What are the differences between Inbound and Global Geolink modes for geographic load balancing?
The simple answer would be that Global Geolink geographic balancing requires two VFI whereas Inbound Geolink geographic balancing only needs one.
A more detailed answer would be: Inbound Geolink geographic balancing will only balance incoming traffic for your hosted services and rely on your already existing infrastructure to replicate the content between your multiple sites. In short, the Link LBs will direct the clients queries at the right place, you have to ensure that the servers are in sync at every location.
Global Geolink geographic balancing on the other hand, can balance both incoming and outgoing traffic. Even if one site's internet access is totally down we can redirect both incoming and outgoing traffic for this site trough other locations by rerouting the traffic over the WAN links with NATTP.
How is Geolink information exchanged between sites?
Geolink info is exchanged via management ports and can be configured with multiple possible destination IPs to reach the alternate Elfiq management port. For example, first IP could use the private WAN and alternate Geolink IP (backup) use a site to site VPN to ensure Geolink is always up. If Geolink becomes unavailable, each Elfiq has default behavior for IDNS resolution for each resource record.
How are DNS records modified for geographic incoming load balancing?
You simply have to change their A record to NS record for every service you need to load balance in geographic mode. Instead of pointing to an IDNS interceptor per link in one site, the NS record will point to one interceptor IP per link for each geographic site having an Elfiq. So if you have 2 sites with 3 links per site, you have 6 IDNS interceptors (3 on each Elfiq). Because the Elfiq Link LB exchange their metrics and IDNS resources via the Geolink, each Elfiq has the geographic view of the 6 links and can process DNS requests for any of the two sites. This is the core of incoming geographic load balancing.
Global Geolink geographic mode allows redirection/encapsulation of traffic between sites using private links.
On top of geographic load balancing, you can use the Internet Service Verificators (ISV) service to poll your local services availability. If a service becomes unavailable, the ELfiq will remove it from the possible IP addresses to return via IDNS. Alternate site will also be notified via GeoLink.
I set my IDNS RR entry with the WFA algorithm. I expected the Link LB to do round-robin when the weight is the same, however, I am always getting the same IP.
The IDNS RR WFA algorithm uses the GMAC weight as its first metric.

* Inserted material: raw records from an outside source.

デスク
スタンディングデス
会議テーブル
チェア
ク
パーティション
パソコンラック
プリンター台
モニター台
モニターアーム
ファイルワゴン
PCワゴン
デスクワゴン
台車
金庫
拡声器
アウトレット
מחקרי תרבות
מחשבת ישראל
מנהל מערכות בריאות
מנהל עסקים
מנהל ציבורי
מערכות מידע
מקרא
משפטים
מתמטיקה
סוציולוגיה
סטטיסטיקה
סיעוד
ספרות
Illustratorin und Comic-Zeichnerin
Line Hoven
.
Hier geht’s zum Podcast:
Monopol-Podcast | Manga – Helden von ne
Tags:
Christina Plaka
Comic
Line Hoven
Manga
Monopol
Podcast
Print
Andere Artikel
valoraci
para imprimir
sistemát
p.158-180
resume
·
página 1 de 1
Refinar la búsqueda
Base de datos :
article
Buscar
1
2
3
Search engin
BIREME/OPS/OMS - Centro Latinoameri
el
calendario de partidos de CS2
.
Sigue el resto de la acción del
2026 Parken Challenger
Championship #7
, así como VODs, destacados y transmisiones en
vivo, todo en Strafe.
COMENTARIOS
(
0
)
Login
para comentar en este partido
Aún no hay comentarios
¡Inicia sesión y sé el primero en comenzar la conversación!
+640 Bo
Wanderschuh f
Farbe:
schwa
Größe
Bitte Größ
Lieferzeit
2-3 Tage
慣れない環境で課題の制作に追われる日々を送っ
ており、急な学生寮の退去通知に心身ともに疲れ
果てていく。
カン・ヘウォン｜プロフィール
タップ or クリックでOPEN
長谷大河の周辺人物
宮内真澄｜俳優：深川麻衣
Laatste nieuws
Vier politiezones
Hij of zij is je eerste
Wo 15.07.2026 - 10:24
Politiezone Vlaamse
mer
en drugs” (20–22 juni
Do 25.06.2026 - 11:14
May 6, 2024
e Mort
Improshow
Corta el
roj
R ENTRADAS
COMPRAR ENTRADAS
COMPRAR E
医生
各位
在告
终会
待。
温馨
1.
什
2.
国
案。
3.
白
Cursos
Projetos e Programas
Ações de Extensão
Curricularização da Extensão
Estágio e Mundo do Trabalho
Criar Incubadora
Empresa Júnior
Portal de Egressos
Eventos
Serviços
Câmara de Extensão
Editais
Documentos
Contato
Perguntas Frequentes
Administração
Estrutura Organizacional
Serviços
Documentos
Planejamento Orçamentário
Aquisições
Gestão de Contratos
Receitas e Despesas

If two choices or more have the same weight value then the Link LB will choose the resource (or IP) that currently has the lowest "Hit Count" (seen as "HC" in the "sh idns rr" output). If one link has been down for a given period of time then the Hit Counts associated with that link will stop to increment while the remaining links will pick up the traffic. When the downed link is re-enabled, the hit-counts for this resource will be significantly lower than the others. The Link LB will then use solely this resource until the Hit Counts have equalized with the other records. In effect this can give the impression that load balancing is not behaving as it should. Once Hit count have been equalized, round-robin load balancing will resume between IPs that share the same weight.
If you want to speed up this process you can erase and re-create the relevant IDNS RR records, that will effectively reset the Hit counts to zero.
My geographic deployment suffers from erratic Geolink synchronization, what can I do?
First, we always recommend that you check the logs of your units. When using the web interface ou can do so using the "Event Log" under the System category in the menu. When using the CLI you can also check the logs using the "sh log event".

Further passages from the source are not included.